What is a Promissory Note?
A promissory note is a promise to pay cash to another party in the future. A party or parties (the “Issuer”) issues the promissory note to another party (the “Holder”). The agreement can be prepared quickly under Swiss law, because the default terms of a promissory note are defined under the Swiss Code of Obligations (CO). The standard terms of the CO are intended to be fair to both the issuer and the holder of the promissory note, but they are also for situations where there are minimal obligations on the Holder and the Issuer has agreed to pay cash with few conditions. If parties want to formalize a promise-to-pay quickly and rely on the standard terms of the CO, the promissory note is fast and easy to execute. In German, the promissory note is called an Eigenwechsel.
What are the differences between a promissory note and a loan agreement?
The promissory note under Swiss law is issued by a party or parties, and has minimal obligations on the Holder of the note. The Issuer agrees to pay cash subject only to a few conditions, which is quite different than a loan agreement. A loan agreement usually has more extensive obligations on both the lender and the borrower, and is more heavily negotiated.
There are reasons why a borrower may prefer a loan agreement to a promissory note, including:
- If the value or timing of what the lender provides is not clear, in which case the borrower would probably want to use a more detailed loan agreement.
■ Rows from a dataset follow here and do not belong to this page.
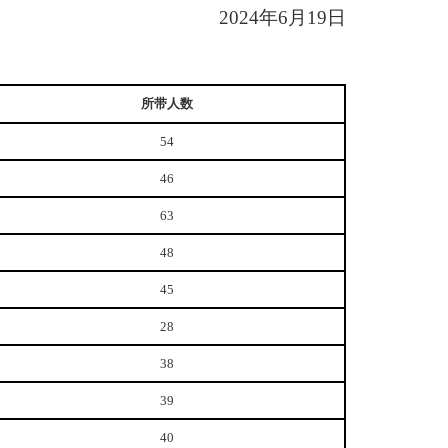
202
4
年
6
月
19
日
所带人数
54
46
63
48
45
28
38
39
40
- If the lender would like to secure the payment against particular assets, in which case a loan agreement that covers security would be more suitable. The promissory note doesn’t speak to how the claim relates to other claims against the debtor’s assets, and a lender should generally assume that claims with a secured interest outrank the promissory note.
- The borrower would like to subordinate the promissory note to claims of other creditors, in which case a subordinated loan agreement would be more suitable.
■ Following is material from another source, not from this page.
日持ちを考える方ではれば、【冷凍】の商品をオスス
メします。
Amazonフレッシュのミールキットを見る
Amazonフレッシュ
Finally, a note on how you can use this article. This article is not to be considered legal advice and is not a substitute for advice from qualified legal counsel. If you are considering issuing a promissory note and don’t understand the default terms of the CO, you may want to consult qualified counsel. The CO specifically refers to Promissory Notes in Articles 1096-1099, but rights and obligations also depend on other sections of the CO. Although the standard terms under the CO are intended to be fair, understanding those rights and obligations will reduce the risk you take on when issuing a promissory note. Material aspects of the discussions in this article may change at any time and without further notice.